Moses places immigration on a level with abortion as matters of Christian concern. He bypasses the debate about intrinsic evils (e.g. abortion) vs. prudential judgment (e.g. immigration). For him the Israelite experience is decisive. This he recounts in reviewing Friedman’s book The Exodus: How It Happened and Why It Matters.

Friedman finds that there really was an exodus from Egypt. It consisted not of 2 million people wandering through a desert but of a group of Levites. The other tribes were in Israel all along. “The Levite exodus became all Israel’s story.” Monotheism developed from this union of the two groups. The god whom the settled Israelites worshiped was El or Elohim. This god became one with the god whom the Levites worshiped as Yahweh.

The Levites other great contribution, closely connected with the god they worshiped,  concerned treatment of aliens. Scriptures that came from Levite sources command repeatedly: “fair treatment of aliens. Just, equal treatment of aliens. Foreigners. Outsiders.”  “Because you were aliens in Egypt” (Exodus 22:20) “This is not found anywhere else in ancient Near Eastern law,” Friedman says. The command to “Love your neighbor as yourself,” found in both testaments, does not refer only to persons of one’s own country. This foundational Jewish-Christian ethic simply translates the command rooted in the Levite experience of being aliens.

Friedman concludes that “love of the alien is the beating heart of the Hebrew Bible.” True, Romans 13, as Attorney General Jeff Sessions says, commands us to obey the laws of government. But the Bible as a whole is no defender of any  “zero tolerance” policy on illegal immigrants

Sins as evil as abortion

Flipper looked at what God was doing in forming the Church. God means the Church to be a sign and means of the unity of humanity. Moses looked at the experience of the Jewish People of God. Their foundational ethic was one of concern for the ones who are other, not us. In the Bible sins against the unity of humankind and against the alien in our midst seem to be of greatest concern.

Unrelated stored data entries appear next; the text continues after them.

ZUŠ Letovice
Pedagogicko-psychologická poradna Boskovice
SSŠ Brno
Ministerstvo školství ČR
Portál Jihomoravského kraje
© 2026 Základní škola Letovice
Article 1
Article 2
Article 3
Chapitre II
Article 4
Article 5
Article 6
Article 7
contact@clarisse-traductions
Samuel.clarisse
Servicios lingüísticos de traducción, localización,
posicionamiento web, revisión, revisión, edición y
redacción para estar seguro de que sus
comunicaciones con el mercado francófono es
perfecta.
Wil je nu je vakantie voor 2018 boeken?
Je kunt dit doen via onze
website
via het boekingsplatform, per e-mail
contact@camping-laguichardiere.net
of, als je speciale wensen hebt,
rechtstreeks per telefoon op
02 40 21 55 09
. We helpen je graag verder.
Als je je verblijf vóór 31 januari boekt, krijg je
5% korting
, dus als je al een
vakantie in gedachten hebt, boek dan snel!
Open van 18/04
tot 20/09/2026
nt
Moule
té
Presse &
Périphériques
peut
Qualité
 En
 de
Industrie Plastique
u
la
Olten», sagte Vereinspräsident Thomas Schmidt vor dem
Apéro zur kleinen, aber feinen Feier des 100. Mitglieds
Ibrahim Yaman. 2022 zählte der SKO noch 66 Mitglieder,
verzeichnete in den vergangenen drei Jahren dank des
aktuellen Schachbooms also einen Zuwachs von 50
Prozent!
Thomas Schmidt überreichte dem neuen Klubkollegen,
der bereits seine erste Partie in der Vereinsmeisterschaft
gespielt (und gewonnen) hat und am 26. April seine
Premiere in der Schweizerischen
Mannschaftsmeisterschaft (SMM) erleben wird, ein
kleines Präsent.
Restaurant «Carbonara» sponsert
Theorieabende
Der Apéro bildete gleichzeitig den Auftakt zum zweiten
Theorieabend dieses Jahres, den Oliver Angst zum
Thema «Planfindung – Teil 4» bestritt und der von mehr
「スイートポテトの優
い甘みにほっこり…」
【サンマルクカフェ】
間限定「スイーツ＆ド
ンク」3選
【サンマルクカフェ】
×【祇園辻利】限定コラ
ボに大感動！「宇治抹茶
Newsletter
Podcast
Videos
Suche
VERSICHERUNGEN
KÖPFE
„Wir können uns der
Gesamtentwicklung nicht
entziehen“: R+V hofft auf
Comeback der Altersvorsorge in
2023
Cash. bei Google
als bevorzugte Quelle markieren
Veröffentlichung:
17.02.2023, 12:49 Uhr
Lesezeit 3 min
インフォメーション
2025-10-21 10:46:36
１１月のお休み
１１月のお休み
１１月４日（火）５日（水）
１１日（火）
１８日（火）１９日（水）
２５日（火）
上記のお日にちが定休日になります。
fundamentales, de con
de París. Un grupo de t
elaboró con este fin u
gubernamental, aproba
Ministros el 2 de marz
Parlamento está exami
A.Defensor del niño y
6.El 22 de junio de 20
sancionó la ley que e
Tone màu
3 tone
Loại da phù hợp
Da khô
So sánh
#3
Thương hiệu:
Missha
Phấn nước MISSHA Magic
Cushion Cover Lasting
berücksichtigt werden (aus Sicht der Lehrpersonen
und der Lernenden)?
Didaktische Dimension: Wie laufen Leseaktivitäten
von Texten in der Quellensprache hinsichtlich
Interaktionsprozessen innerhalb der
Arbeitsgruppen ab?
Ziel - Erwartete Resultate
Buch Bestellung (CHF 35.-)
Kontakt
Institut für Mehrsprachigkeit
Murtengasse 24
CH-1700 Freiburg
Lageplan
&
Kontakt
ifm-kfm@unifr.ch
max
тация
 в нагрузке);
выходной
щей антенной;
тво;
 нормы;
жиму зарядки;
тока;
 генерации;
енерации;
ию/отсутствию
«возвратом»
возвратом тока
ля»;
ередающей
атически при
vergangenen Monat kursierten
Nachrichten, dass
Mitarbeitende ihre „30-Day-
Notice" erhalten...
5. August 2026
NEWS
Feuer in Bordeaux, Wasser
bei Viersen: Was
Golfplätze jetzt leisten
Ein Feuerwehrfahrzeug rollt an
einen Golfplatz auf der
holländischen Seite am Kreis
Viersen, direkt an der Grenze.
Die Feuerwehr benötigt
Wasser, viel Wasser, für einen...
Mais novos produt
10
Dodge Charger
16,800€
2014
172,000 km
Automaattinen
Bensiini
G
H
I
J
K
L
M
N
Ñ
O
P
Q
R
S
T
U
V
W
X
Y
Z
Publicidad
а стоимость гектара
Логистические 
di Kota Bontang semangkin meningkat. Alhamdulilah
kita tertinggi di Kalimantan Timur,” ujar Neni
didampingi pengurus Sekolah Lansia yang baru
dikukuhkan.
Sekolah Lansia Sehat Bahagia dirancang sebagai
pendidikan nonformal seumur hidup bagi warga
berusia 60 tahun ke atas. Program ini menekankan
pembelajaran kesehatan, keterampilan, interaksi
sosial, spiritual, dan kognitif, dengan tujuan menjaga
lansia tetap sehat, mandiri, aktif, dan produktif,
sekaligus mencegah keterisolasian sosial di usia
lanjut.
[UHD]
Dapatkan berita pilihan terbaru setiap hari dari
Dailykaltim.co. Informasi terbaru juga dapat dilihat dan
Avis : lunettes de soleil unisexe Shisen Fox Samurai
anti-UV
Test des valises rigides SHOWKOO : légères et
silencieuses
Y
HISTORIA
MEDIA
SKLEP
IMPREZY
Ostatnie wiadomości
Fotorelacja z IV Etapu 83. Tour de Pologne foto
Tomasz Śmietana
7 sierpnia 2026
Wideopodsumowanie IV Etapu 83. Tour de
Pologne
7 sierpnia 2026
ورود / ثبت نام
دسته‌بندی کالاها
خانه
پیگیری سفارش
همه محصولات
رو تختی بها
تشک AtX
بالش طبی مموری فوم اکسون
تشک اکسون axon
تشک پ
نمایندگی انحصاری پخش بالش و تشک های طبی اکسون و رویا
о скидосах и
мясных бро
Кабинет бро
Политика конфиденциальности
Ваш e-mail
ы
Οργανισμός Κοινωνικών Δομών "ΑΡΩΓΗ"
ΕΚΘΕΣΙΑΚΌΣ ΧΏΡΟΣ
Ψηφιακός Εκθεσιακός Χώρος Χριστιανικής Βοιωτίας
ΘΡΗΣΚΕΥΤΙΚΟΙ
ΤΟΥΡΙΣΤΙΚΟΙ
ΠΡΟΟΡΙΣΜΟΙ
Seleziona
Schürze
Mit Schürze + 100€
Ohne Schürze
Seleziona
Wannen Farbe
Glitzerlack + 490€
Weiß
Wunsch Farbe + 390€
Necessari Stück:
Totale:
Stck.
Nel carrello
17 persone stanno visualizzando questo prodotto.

That does not lessen the obligation the Church should feel to speak out on behalf of the unborn. But politically, in this country, it does complicate things a great deal. Because of the way the two main parties align on issues, the Church cannot say:

Let’s us concentrate on abortion and leave the other issues, like racism, health care, environment, poverty, etc. to others or to another time.

That is not just to neglect the other issues but actually to contribute to their defeat. The party that is right on abortion is wrong on many other issues central to the mission of the Church. And vice versa for the other party.

The Church has no choice but to faithfully pursue its entire mission. It will not do to favor one part of it over another. This leaves the success of any given part of the mission, in particular abortion, less certain, as far as political vision can determine. That disturbs many in the pro-life movement. But it leaves the entire mission more securely in the hands of God – which is where all success resides.